The claim overstates what current evidence supports. While the TRUE-HF AI model uses Apple Watch data to estimate daily fitness surrogates correlated with pVO2, the Apple Watch does not directly measure peak oxygen uptake — it estimates submaximal VO2max with known error and bias. Published findings show promising risk associations (e.g., threefold higher event risk per 10% fitness drop), but no validated "high accuracy" prediction metrics (AUC, sensitivity, specificity) for heart failure have been reported for this specific pVO2-based approach. The research is promising but preliminary.

“Artificial intelligence will have a net positive impact on the climate.”

Misleading
· 100+ views

This claim overstates the certainty of AI's climate benefits. Leading authorities like the IEA and UNFCCC describe AI's potential emissions reductions as conditional — dependent on widespread adoption, smart governance, and clean energy supply. Meanwhile, AI-driven data center growth is already increasing emissions, with energy demand projected to reach ~1,050 TWh by 2026, much of it fossil-powered. AI could be net positive for the climate under the right conditions, but the unconditional claim that it will be is not supported by current evidence.

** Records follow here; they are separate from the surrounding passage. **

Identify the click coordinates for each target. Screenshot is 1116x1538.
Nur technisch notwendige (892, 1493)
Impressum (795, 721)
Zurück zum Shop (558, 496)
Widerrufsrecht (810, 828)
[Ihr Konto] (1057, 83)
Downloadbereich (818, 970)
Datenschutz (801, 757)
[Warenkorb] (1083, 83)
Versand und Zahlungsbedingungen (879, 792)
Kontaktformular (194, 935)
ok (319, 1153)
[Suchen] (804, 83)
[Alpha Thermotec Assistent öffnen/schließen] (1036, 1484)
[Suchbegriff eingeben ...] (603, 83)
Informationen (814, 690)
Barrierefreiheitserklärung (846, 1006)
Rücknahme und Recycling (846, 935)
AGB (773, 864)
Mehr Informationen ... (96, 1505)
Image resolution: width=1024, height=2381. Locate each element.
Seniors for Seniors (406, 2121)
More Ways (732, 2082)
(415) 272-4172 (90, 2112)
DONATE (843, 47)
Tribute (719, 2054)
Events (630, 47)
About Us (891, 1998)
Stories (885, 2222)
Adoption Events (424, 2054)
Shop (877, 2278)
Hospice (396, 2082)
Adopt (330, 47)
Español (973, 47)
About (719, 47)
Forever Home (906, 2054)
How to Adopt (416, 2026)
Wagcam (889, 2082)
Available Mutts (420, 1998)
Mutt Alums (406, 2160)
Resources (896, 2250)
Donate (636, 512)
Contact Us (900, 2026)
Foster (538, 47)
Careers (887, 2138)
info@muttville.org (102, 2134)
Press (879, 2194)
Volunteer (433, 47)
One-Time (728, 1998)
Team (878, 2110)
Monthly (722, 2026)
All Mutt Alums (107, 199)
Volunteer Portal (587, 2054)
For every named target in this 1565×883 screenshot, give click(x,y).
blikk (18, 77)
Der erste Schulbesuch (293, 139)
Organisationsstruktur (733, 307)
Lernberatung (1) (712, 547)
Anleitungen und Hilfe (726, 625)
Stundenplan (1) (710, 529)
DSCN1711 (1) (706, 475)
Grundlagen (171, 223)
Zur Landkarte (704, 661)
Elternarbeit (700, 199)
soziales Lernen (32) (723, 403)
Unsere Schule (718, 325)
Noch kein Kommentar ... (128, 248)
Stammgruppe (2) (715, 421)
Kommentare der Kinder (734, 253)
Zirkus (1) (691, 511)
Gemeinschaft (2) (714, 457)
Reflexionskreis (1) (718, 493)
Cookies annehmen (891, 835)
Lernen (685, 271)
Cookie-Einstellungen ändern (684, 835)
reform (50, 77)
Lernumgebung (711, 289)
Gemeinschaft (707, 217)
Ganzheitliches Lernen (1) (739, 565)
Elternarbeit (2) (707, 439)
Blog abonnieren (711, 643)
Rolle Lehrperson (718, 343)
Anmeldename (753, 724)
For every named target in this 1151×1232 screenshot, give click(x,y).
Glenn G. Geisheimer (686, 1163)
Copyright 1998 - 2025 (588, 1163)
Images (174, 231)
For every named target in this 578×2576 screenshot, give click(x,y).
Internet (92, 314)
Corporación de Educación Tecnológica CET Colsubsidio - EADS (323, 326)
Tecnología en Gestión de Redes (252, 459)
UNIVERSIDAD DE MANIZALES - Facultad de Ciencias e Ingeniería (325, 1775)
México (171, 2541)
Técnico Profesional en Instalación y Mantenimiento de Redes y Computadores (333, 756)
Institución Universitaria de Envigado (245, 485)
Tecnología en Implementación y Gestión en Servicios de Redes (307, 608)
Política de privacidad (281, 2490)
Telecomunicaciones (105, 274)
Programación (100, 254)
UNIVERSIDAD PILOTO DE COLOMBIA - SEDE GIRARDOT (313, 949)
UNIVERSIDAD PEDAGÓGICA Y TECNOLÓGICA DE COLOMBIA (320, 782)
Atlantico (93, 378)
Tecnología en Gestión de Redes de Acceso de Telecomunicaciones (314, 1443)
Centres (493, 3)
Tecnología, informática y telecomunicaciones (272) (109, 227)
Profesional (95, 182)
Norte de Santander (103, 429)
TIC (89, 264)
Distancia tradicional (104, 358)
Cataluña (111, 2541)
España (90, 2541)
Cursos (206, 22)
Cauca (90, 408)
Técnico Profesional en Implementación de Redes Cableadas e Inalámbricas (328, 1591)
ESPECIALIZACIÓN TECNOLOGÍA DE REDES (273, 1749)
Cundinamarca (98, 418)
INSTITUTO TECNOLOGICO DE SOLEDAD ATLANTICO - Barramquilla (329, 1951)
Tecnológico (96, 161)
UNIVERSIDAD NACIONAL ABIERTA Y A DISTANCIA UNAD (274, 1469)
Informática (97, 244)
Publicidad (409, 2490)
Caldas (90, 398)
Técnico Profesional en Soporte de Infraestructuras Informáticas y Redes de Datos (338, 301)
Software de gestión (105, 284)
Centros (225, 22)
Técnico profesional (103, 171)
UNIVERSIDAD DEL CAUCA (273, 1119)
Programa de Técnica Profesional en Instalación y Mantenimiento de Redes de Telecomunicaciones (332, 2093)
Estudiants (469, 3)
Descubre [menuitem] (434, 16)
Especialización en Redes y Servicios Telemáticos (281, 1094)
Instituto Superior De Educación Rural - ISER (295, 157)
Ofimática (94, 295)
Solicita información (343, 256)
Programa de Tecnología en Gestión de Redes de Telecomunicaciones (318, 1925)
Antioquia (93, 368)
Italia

“Artificial intelligence will not fully replace human accountants in the accounting profession by 2036.”

Mostly True
· 100+ views

The claim is well-supported. No credible source predicts the complete elimination of human accountants by 2036. Multiple authoritative sources — including Stanford GSB, Deloitte leadership, PwC research, and WEF-linked analyses — consistently project that AI will automate routine accounting tasks but that human judgment, ethical oversight, and advisory roles will persist. However, the claim's "not fully replace" framing sets a very high bar that can obscure the reality: the profession faces steep declines, with most transactional work potentially automated by 2035 and significant job displacement well before 2036.

“It is possible to use artificial intelligence to develop an investment strategy that consistently outperforms the stock market.”

False
· 250+ views

The claim that AI can "consistently" outperform the stock market is not supported by the available evidence. While AI-driven strategies have shown impressive results in specific contexts — competition rankings, single strong years, and research frameworks — no source demonstrates durable, net-of-fees outperformance across multiple market regimes. Academic research and institutional analysis indicate that as AI adoption spreads, the very edges it exploits tend to erode through increased market efficiency, transaction costs, and crowding effects.

“Some major software companies currently report that the majority of their source code is written by artificial intelligence.”

Mostly True
· 500+ views

The claim is largely accurate. Google and Anthropic—both major software companies—have publicly stated that a majority of their new code is AI-generated (Google citing over 50% of weekly production check-ins, Anthropic citing 70-90% company-wide). However, these are self-reported figures from AI-focused firms, the metric typically refers to new code check-ins rather than entire codebases, and industry-wide averages remain well below 50%. The claim is true as stated but could easily be misread as an industry-wide trend.